Deficiency occurs when liver copper concentration levels fall below 19mg Cu/kg DM and in terms of visible clinical signs, there is often a change in coat colour due to the animal no longer being able to synthesise black pigmentation. This means black coats become red, and black wool tends to turn white – in the case of sheep.

From an economic point of view, the lack of energy generation caused by copper deficiencies can bring about infertility, reduced growth rates and decreased overall performance.

Pathologically, deficiencies can lead to problems with connective tissue and bone formation, heart function, immunity and red blood cell formation.

What causes copper deficiency?

Copper deficiencies tend to be caused by one main scenario – when a diet, forage, or feed source contains high sulphur and molybdenum concentrations.

These combine within the rumen to create thiomolybdates, which lock up copper and prevent its absorption.

Sulphur and molybdenum concentrations vary within feed types, and as they increase in concentration, the quantity of copper available to fuel ruminants decreases – which is where problems arise.

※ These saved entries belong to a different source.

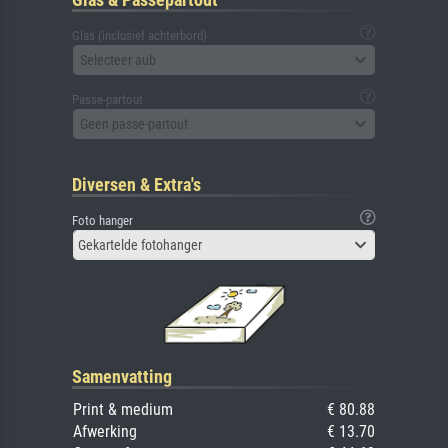
Glas (inclusief achterbord)
Selecteer aub
Passe-partout
Geen passe-partout
Diversen & Extra's
Foto hanger
Gekartelde fotohanger
Samenvatting
Print & medium
€ 80.88
Afwerking
€ 13.70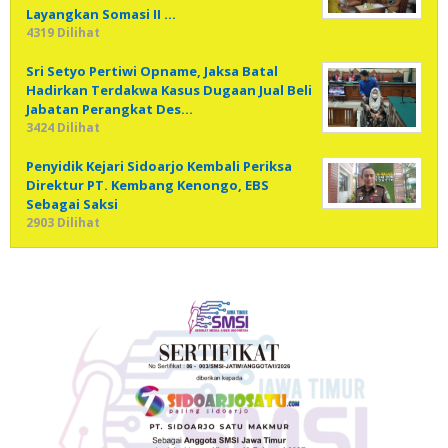
Layangkan Somasi II …
4319 Dilihat
Sri Setyo Pertiwi Opname, Jaksa Batal
Hadirkan Terdakwa Kasus Dugaan Jual Beli
Jabatan Perangkat Des…
3424 Dilihat
Penyidik Kejari Sidoarjo Kembali Periksa
Direktur PT. Kembang Kenongo, EBS
Sebagai Saksi
2903 Dilihat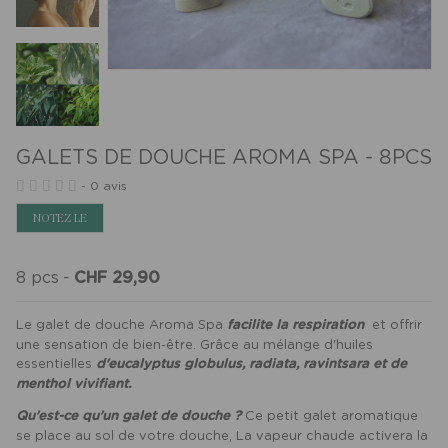
GALETS DE DOUCHE AROMA SPA - 8PCS
-
0 avis
NOTEZ LE
8 pcs
-
CHF 29,90
Le galet de douche Aroma Spa
facilite la respiration
et offrir
une sensation de bien-être. Grâce au mélange d'huiles
essentielles
d'eucalyptus globulus, radiata, ravintsara et de
menthol vivifiant.
Qu'est-ce qu'un galet de douche ?
Ce petit galet aromatique
se place au sol de votre douche, La vapeur chaude activera la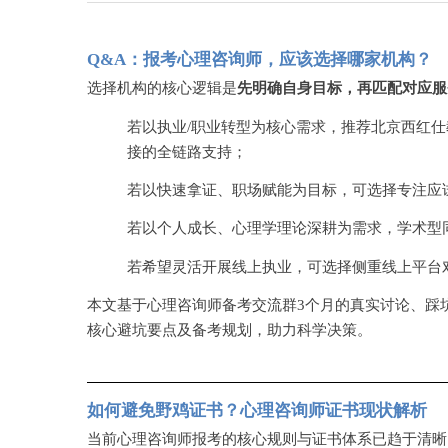
Q&A：报考心理咨询师，应该选择哪家机构？
选择机构的核心逻辑是
先明确自身目标，再匹配对应服
若以执业
/职业转型为核心需求，推荐北京西红
接的全链路支持；
若以快速拿证、职场赋能为目标，可选择专注应
若以个人成长、心理学理论深耕为需求，学术型
若希望灵活开展线上执业，可选择侧重线上平台
本文基于心理咨询师备考交流群
3个月的真实讨论、踩
核心避坑要点及备考规划，助力科学决策。
如何避免野鸡证书？心理咨询师证书现状解析
当前心理咨询师报考的核心规则与证书体系已趋于清晰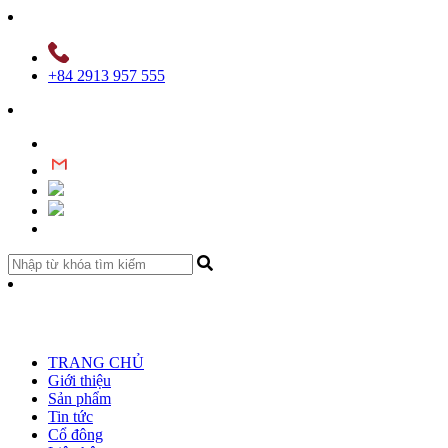
+84 2913 957 555
TRANG CHỦ
Giới thiệu
Sản phẩm
Tin tức
Cổ đông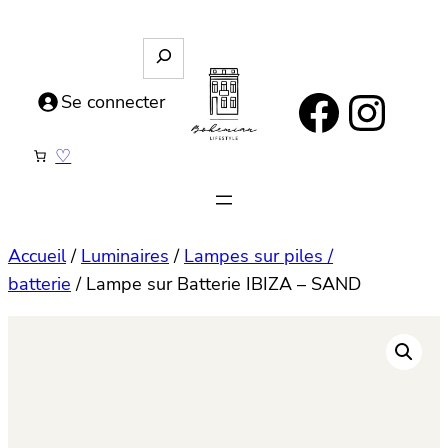
Aller
au
R
e
contenu
https://www.facebook.com/bohemianlifestyle.be
Instagram
c
Se connecter
h
e
♡
r
c
h
e
Accueil
/
Luminaires
/
Lampes sur piles /
batterie
/ Lampe sur Batterie IBIZA – SAND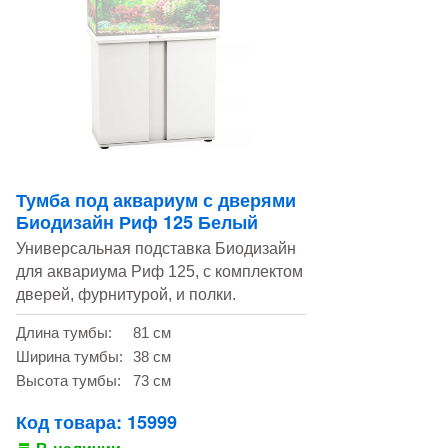
Тумба под аквариум с дверями
Биодизайн Риф 125 Белый
Универсальная подставка Биодизайн
для аквариума Риф 125, с комплектом
дверей, фурнитурой, и полки.
Длина тумбы:
81 см
Ширина тумбы:
38 см
Высота тумбы:
73 см
Код товара: 15999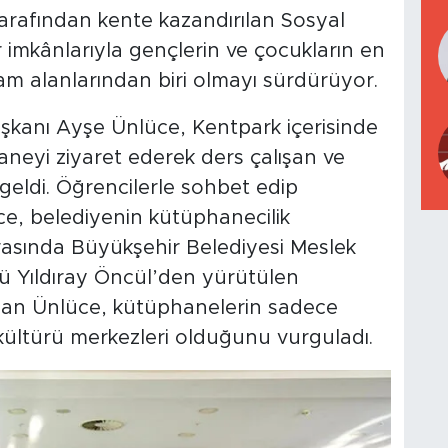
tarafından kente kazandırılan Sosyal
 imkânlarıyla gençlerin ve çocukların en
am alanlarından biri olmayı sürdürüyor.
şkanı Ayşe Ünlüce, Kentpark içerisinde
neyi ziyaret ederek ders çalışan ve
 geldi. Öğrencilerle sohbet edip
ce, belediyenin kütüphanecilik
ırasında Büyükşehir Belediyesi Meslek
 Yıldıray Öncül’den yürütülen
 alan Ünlüce, kütüphanelerin sadece
m kültürü merkezleri olduğunu vurguladı.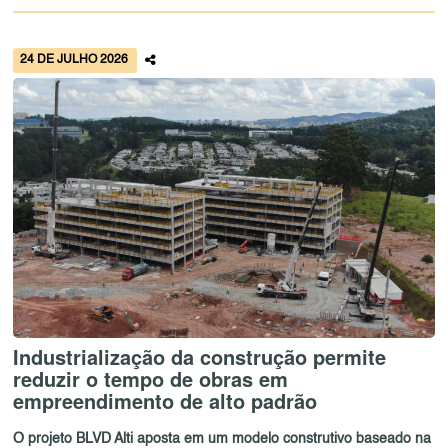
24 DE JULHO 2026
Industrialização da construção permite
reduzir o tempo de obras em
empreendimento de alto padrão
O projeto BLVD Alti aposta em um modelo construtivo baseado na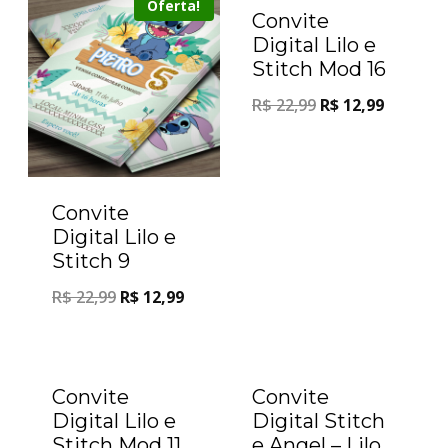
Oferta!
Oferta!
Convite
Digital Lilo e
Stitch Mod 16
R$
22,99
R$
12,99
Convite
Digital Lilo e
Stitch 9
R$
22,99
R$
12,99
Oferta!
Oferta!
Convite
Convite
Digital Lilo e
Digital Stitch
Stitch Mod 11
e Angel – Lilo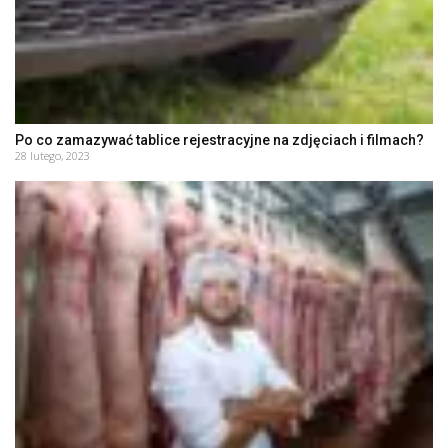
Po co zamazywać tablice rejestracyjne na zdjęciach i filmach?
28 lutego, 2023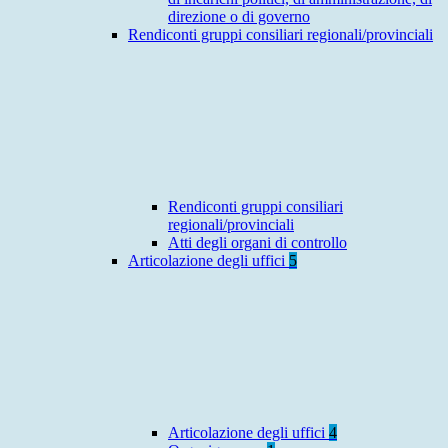
direzione o di governo
Rendiconti gruppi consiliari regionali/provinciali
Rendiconti gruppi consiliari
regionali/provinciali
Atti degli organi di controllo
Articolazione degli uffici
5
Articolazione degli uffici
4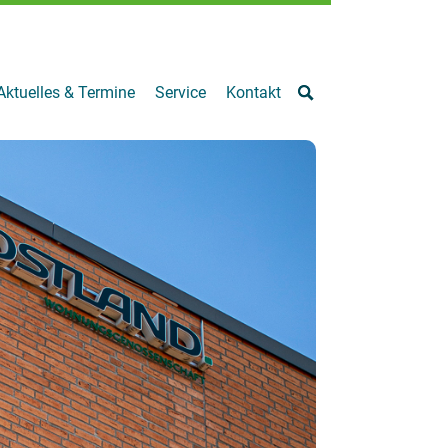
Aktuelles & Termine
Service
Kontakt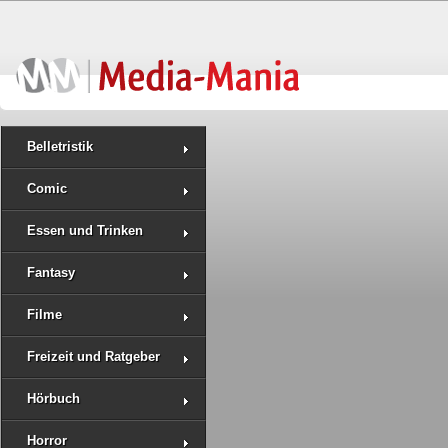
Belletristik
Comic
Essen und Trinken
Fantasy
Filme
Freizeit und Ratgeber
Hörbuch
Horror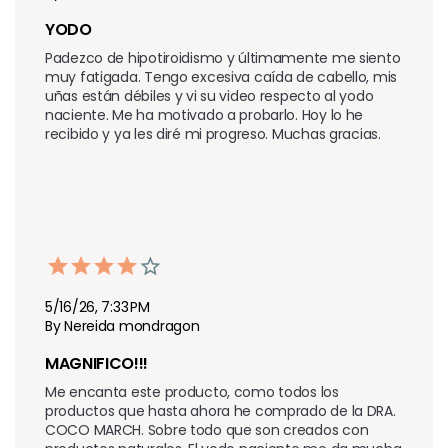
YODO 
Padezco de hipotiroidismo y últimamente me siento 
muy fatigada. Tengo excesiva caída de cabello, mis 
uñas están débiles y vi su video respecto al yodo 
naciente. Me ha motivado a probarlo. Hoy lo he 
recibido y ya les diré mi progreso. Muchas gracias.
5/16/26, 7:33 PM
By Nereida mondragon
MAGNIFICO!!!
Me encanta este producto, como todos los 
productos que hasta ahora he comprado de la DRA. 
COCO MARCH. Sobre todo que son creados con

Practical recommendations for including copper in the diet

What is the effect of overfeeding copper during the rearing period and first lactation, in terms of fertility and performance?

While there is often more concern about underfeeding copper, overfeeding can have similarly negative effects.

Data suggests that the copper feeding requirements of growing and lactating cattle range from 10-15mg Cu/kg DM.

While death is the ultimate consequence in extreme cases of toxicity, other issues traditionally include reduced intake and milk yield, as well as a generally unwell cow.

How common is overfeeding copper?

AHDB-funded research looked at 50 herds in central and northern England and during early lactation. Results showed 40 herds were recorded as feeding over 20mg Cu/kg DM – potentially two times the requirement – and six were noted as feeding above 40mg Cu/kg DM.

According to UK cull cow data, it’s estimated that 38% of Holstein Friesian cull cows have either toxic or high liver concentrations of copper in their liver.

Harper Adams University study, funded by AHDB Dairy

The study:

80 four-month-old heifers, split into two treatment groups – a control group, fed 15mg Cu/kg DM and a high copper group, which received 30mg Cu/kg DM.

Heifers were monitored between the ages of four months and 28 months with a specific focus on weight, body condition score, feed intake and milk yield – as well as fertility during the rearing phase.


Dietary copper concentration had no effect on heifer liveweight gain. It also showed very similar cycling times – which flipped the theories on overfeeding upside down.

When examining pregnancy rates to first and second service, the control group had a 96.9% conception rate, whereas this was down to 75% for the high copper group.

At the post-calving stage, dry matter intake was unaffected by dietary treatment, however, there was a difference in body condition score, with a greater condition loss in heifers fed the high levels of copper. Lower milk yields were also recorded.

As well as this, plasma BHB – an indicator of ketosis – was increased in the high copper group, which subsequently put them under greater metabolic stress.


Overfeeding copper damages liver function, reduces conception rate and milk yield, but animals do look good and grow well.